Conferences archive > 2015 > SPEAKERS & ABSTRACTS

Edward Dove

Edward (Ted) Dove is a Wellcome Trust-funded PhD candidate at the University of Edinburgh School of Law (supervisor: Graeme Laurie), where he is researching from a socio-legal perspective the role of research ethics committees in health research regulation. From 2011 until 2014, he was an Academic Associate at the Centre of Genomics and Policy at McGill University in Montreal. He holds a Bachelor of Arts degree (BA) in Political Science and Civil Law and Common Law degrees (BCL, LLB) from McGill, and a Master of Laws degree (LLM) from Columbia University in New York City. Ted’s primary research interests are in the areas of research ethics oversight, data privacy regulation, data access and sharing, governance of international research collaboration, genomics public policy, and socio-legal studies of genetic and omics technologies. He is Section Editor at BMC Medical Ethics, a peer-reviewed open access journal, and an Editorial Board member of OMICS: A Journal of Integrative Biology. He is also a member of the International Cancer Genome Consortium’s (ICGC) Working Group on Identifiability, and is a member of the Regulatory and Ethics Working Group of the International Society for Biological and Environmental Repositories (ISBER).
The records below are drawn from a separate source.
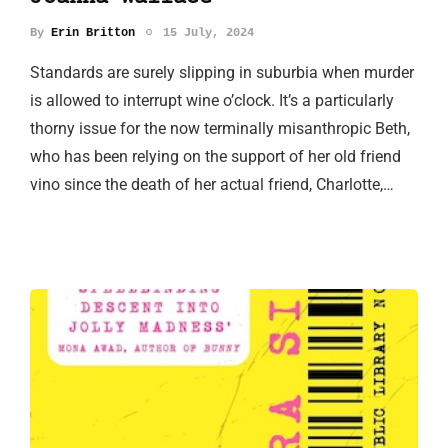
By
Erin Britton
15 July, 2024
Standards are surely slipping in suburbia when murder
is allowed to interrupt wine o’clock. It’s a particularly
thorny issue for the now terminally misanthropic Beth,
who has been relying on the support of her old friend
vino since the death of her actual friend, Charlotte,…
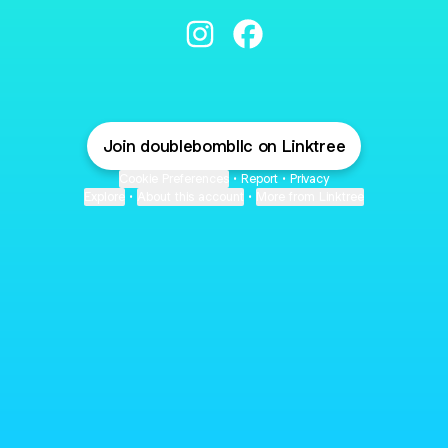
Doublebomb LLC Instagram
Doublebomb LLC Facebook
Join doublebombllc on Linktree
Cookie Preferences
•
Report
•
Privacy
Explore
•
About this account
•
More from Linktree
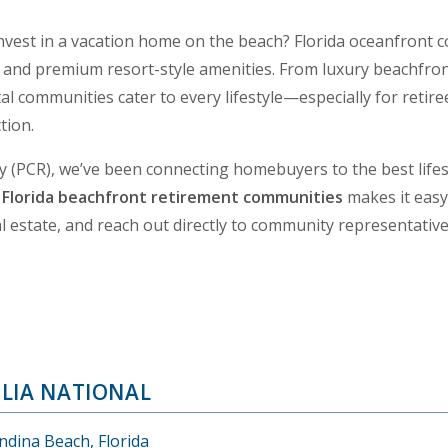
 invest in a vacation home on the beach? Florida oceanfront 
ing and premium resort-style amenities. From luxury beachf
l communities cater to every lifestyle—especially for retire
tion.
y (PCR), we’ve been connecting homebuyers to the best lifes
f
Florida beachfront retirement communities
makes it easy 
 estate, and reach out directly to community representative
LIA NATIONAL
ndina Beach, Florida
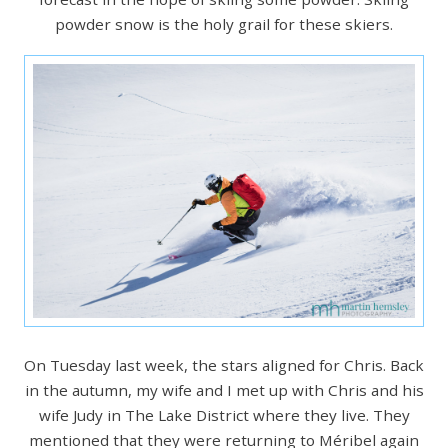
powder snow is the holy grail for these skiers.
On Tuesday last week, the stars aligned for Chris. Back
in the autumn, my wife and I met up with Chris and his
wife Judy in The Lake District where they live. They
mentioned that they were returning to Méribel again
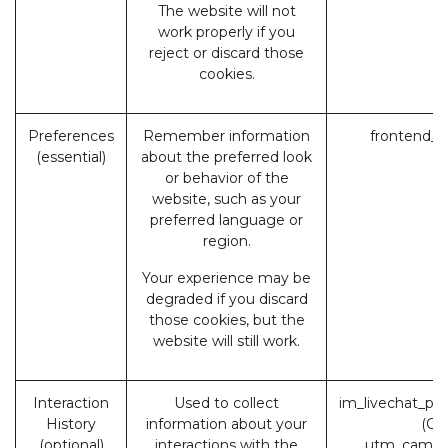
The website will not
work properly if you
reject or discard those
cookies.
Preferences
Remember information
frontend_l
(essential)
about the preferred look
or behavior of the
website, such as your
preferred language or
region.
Your experience may be
degraded if you discard
those cookies, but the
website will still work.
Interaction
Used to collect
im_livechat_pr
History
information about your
(Od
(optional)
interactions with the
utm_campa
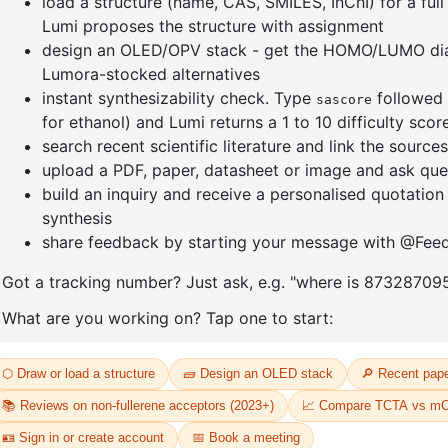
]furan-4-
2-(4-fluorodibenzo[b,d]furan-1-
1-(2-(4,4,
triazine
yl)-4,6-diphenyl-1,3,5-triazine
dioxaboro
benzo[d]
CAS No:
CAS No NA
CAS No:
CA
Purity:
99.00%
Purity:
99.
65
Product No:
DYT-PL-31-064
Product N
Request a Quote
Request a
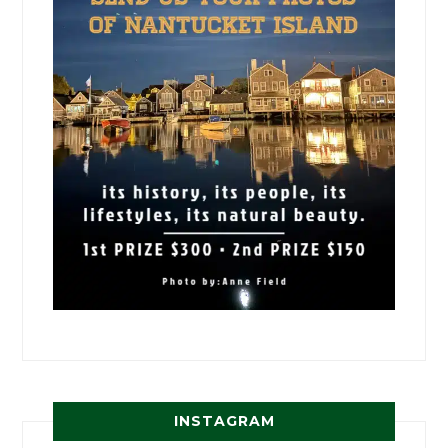
INSTAGRAM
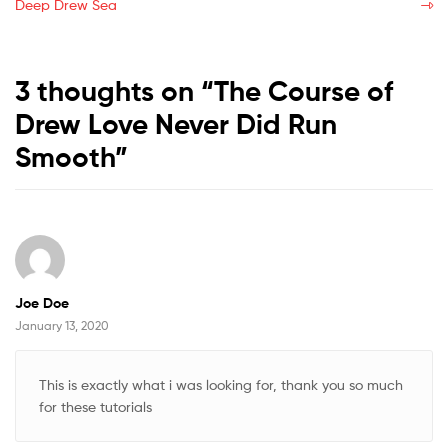
post:
post:
Deep Drew Sea
navigation
3 thoughts on “
The Course of
Drew Love Never Did Run
Smooth
”
Joe Doe
January 13, 2020
This is exactly what i was looking for, thank you so much
for these tutorials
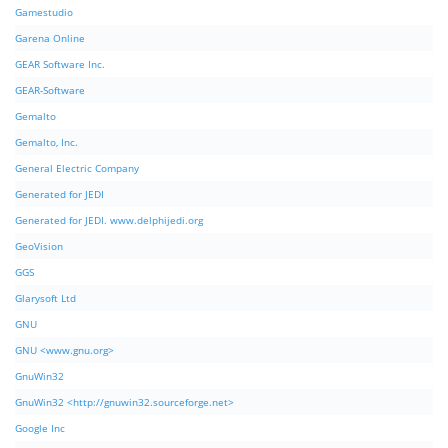
Gamestudio
Garena Online
GEAR Software Inc.
GEAR-Software
Gemalto
Gemalto, Inc.
General Electric Company
Generated for JEDI
Generated for JEDI. www.delphijedi.org
GeoVision
GGS
Glarysoft Ltd
GNU
GNU <www.gnu.org>
GnuWin32
GnuWin32 <http://gnuwin32.sourceforge.net>
Google Inc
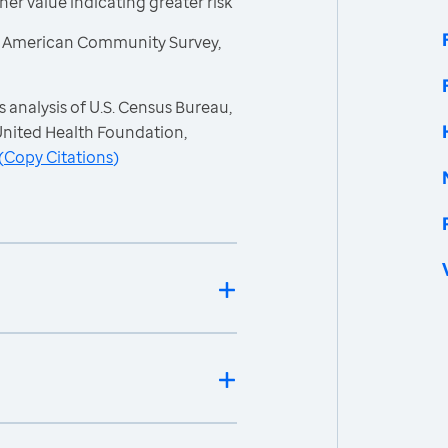
gher value indicating greater risk
, American Community Survey,
 analysis of U.S. Census Bureau,
nited Health Foundation,
(
Copy Citations
)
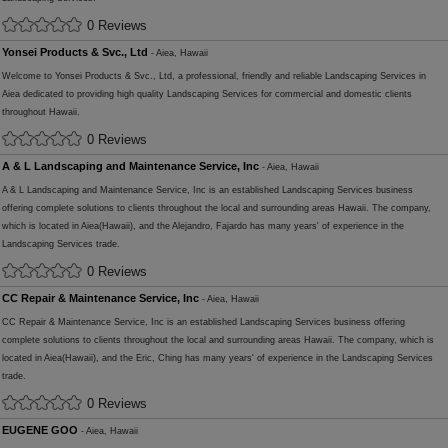
0 Reviews
Yonsei Products & Svc., Ltd
- Aiea, Hawaii
Welcome to Yonsei Products & Svc., Ltd, a professional, friendly and reliable Landscaping Services in
Aiea dedicated to providing high quality Landscaping Services for commercial and domestic clients
throughout Hawaii.
0 Reviews
A & L Landscaping and Maintenance Service, Inc
- Aiea, Hawaii
A & L Landscaping and Maintenance Service, Inc is an established Landscaping Services business
offering complete solutions to clients throughout the local and surrounding areas Hawaii. The company,
which is located in Aiea(Hawaii), and the Alejandro, Fajardo has many years' of experience in the
Landscaping Services trade.
0 Reviews
CC Repair & Maintenance Service, Inc
- Aiea, Hawaii
CC Repair & Maintenance Service, Inc is an established Landscaping Services business offering
complete solutions to clients throughout the local and surrounding areas Hawaii. The company, which is
located in Aiea(Hawaii), and the Eric, Ching has many years' of experience in the Landscaping Services
trade.
0 Reviews
EUGENE GOO
- Aiea, Hawaii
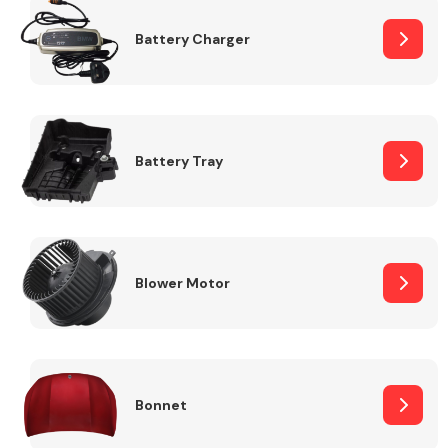
Battery Charger
Fuel System
Battery Tray
Interior Parts
Blower Motor
Suspension &
Steering
Bonnet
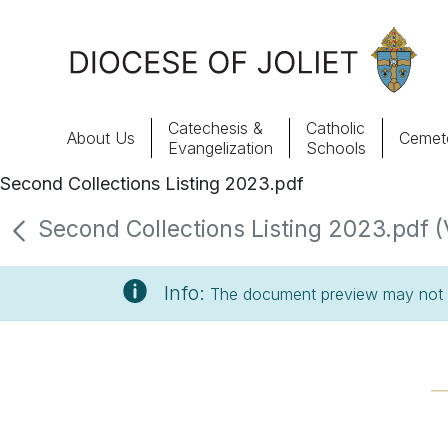
Skip to Main Content
Catechesis &
Catholic
About Us
Cemete
Evangelization
Schools
Second Collections Listing 2023.pdf
About Us
Second Collections Listing 2023.pdf (
Offices & Programs
Info:
The document preview may not s
Catechesis & Evangelization
News, Events & Multimedia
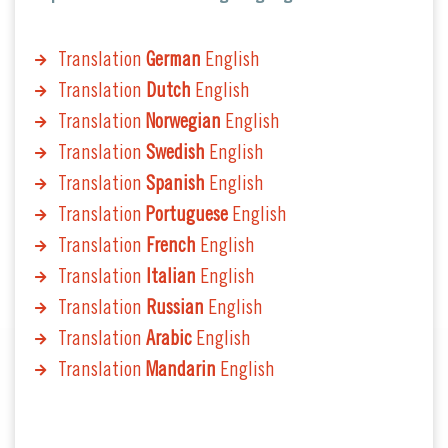
Translation
German
English
Translation
Dutch
English
Translation
Norwegian
English
Translation
Swedish
English
Translation
Spanish
English
Translation
Portuguese
English
Translation
French
English
Translation
Italian
English
Translation
Russian
English
Translation
Arabic
English
Translation
Mandarin
English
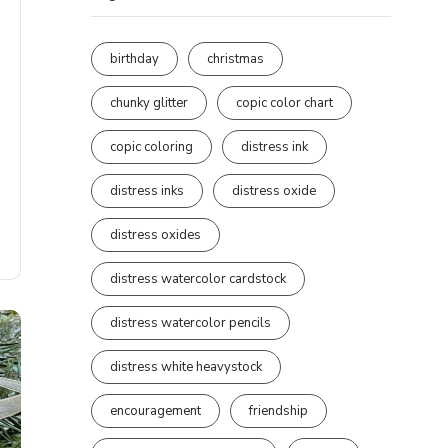
birthday
christmas
chunky glitter
copic color chart
copic coloring
distress ink
distress inks
distress oxide
distress oxides
distress watercolor cardstock
distress watercolor pencils
distress white heavystock
encouragement
friendship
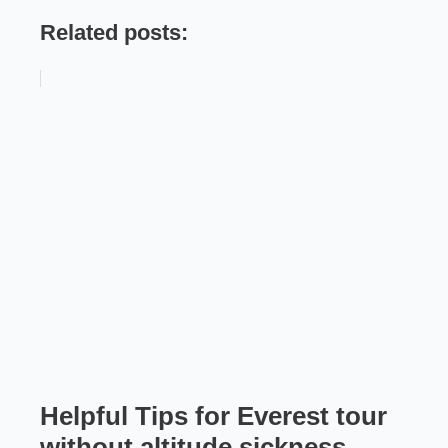
Related posts:
Helpful Tips for Everest tour
without altitude sickness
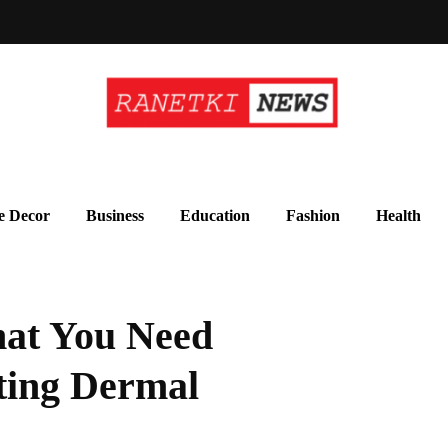
 Decor
Business
Education
Fashion
Health
hat You Need
ting Dermal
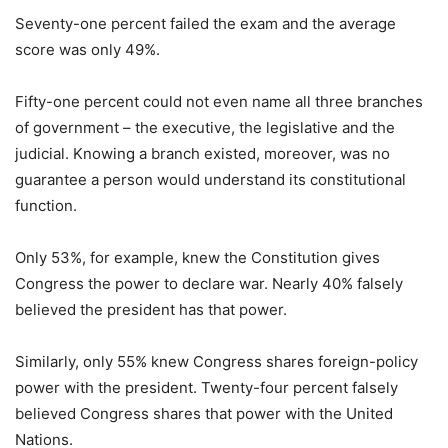
Seventy-one percent failed the exam and the average
score was only 49%.
Fifty-one percent could not even name all three branches
of government – the executive, the legislative and the
judicial. Knowing a branch existed, moreover, was no
guarantee a person would understand its constitutional
function.
Only 53%, for example, knew the Constitution gives
Congress the power to declare war. Nearly 40% falsely
believed the president has that power.
Similarly, only 55% knew Congress shares foreign-policy
power with the president. Twenty-four percent falsely
believed Congress shares that power with the United
Nations.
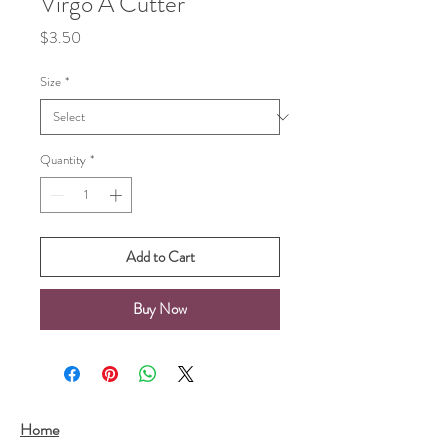
Virgo A Cutter
Price
$3.50
Size
*
Quantity
*
Add to Cart
Buy Now
Home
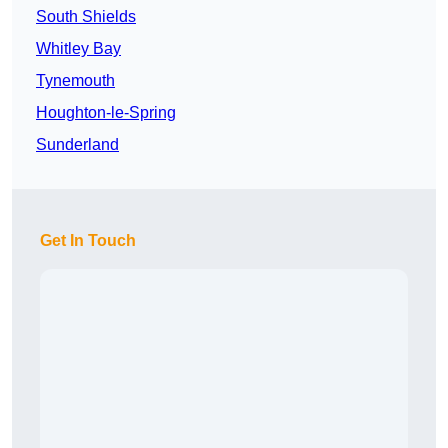
South Shields
Whitley Bay
Tynemouth
Houghton-le-Spring
Sunderland
Get In Touch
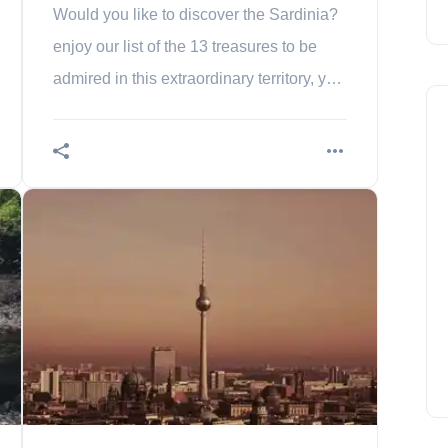
Would you like to discover the Sardinia?
enjoy our list of the 13 treasures to be
admired in this extraordinary territory, yet
so mysterious. It's your choice!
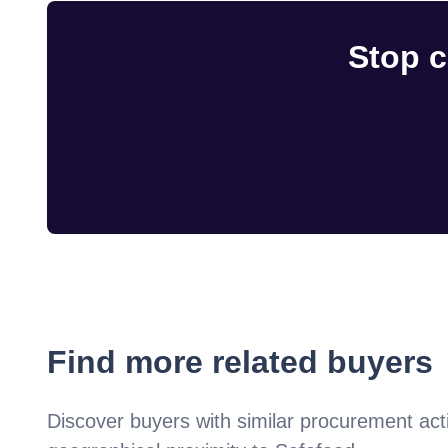
Stop c
Find more related buyers
Discover buyers with similar procurement acti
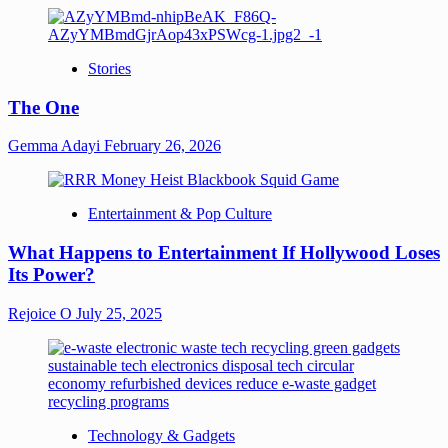
Stories
The One
Gemma Adayi
February 26, 2026
Entertainment & Pop Culture
What Happens to Entertainment If Hollywood Loses
Its Power?
Rejoice O
July 25, 2025
Technology & Gadgets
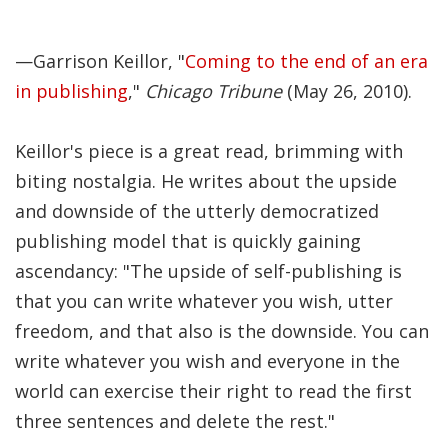
Significance of the
Christian Biblical
Canon, Book Review
—Garrison Keillor, "
Coming to the end of an era
in publishing
,"
Chicago Tribune
(May 26, 2010).
Title: The Formation
and Significance of
Keillor's piece is a great read, brimming with
the Christian Biblical
biting nostalgia. He writes about the upside
Canon: A S…
and downside of the utterly democratized
publishing model that is quickly gaining
ascendancy: "The upside of self-publishing is
that you can write whatever you wish, utter
freedom, and that also is the downside. You can
write whatever you wish and everyone in the
world can exercise their right to read the first
three sentences and delete the rest."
From 2013-2015, Ted served as Coordinator for the Regulatory and Ethics Working Group of the Global Alliance for Genomics and Health. 

Big Data meets Big Science and Big Ethics: Emerging Trends, Regulatory Challenges and Opportunities for Engagement

The global bioeconomy is generating new paradigm-shifting practices of knowledge co-production, such as collective innovation, large-scale global science and consortia ethics (what may be termed Big Science and Big Ethics). At the same time, there is growing international agreement on the need to provide greater access to health-related data and bio-specimen collections to optimize their long-term value and exploit their potential for health discovery and validation. Health gains can be achieved more comprehensively and quickly by combining and mining large, information-rich datasets from across conventionally siloed disciplines and geographic areas (Big Data). While collaboration for data and bio-specimen sharing is increasingly embraced by policymakers and the international biomedical community, until recently we have lacked a common ethical and legal framework to connect regulators, funders, consortia, and research projects so as to facilitate genomic and clinical data linkage, global science collaboration, precision medicine, and responsible research conduct. Governance tools can be used to responsibly steer the sharing of data and bio-specimens for proper stewardship of research discovery, genomics research resources, and their clinical applications. In this presentation, I discuss the work of the Global Alliance for Genomics and Health, which has developed a Framework for Responsible Sharing of Genomic and Health-Related Data to enable global data sharing for biomedical research. The Framework is explicitly situated within a human rights framework, invoking in particular the long-standing but also long-neglected ‘human right to science’. I also discuss the recently published International Charter of Principles for Sharing Bio-Specimens and Data, largely developed through RD-Connect, which intends to overcome access and sharing obstacles by providing both the ethical foundations on which data sharing should be based and a general Material and Data Transfer Agreement (MTA/DTA).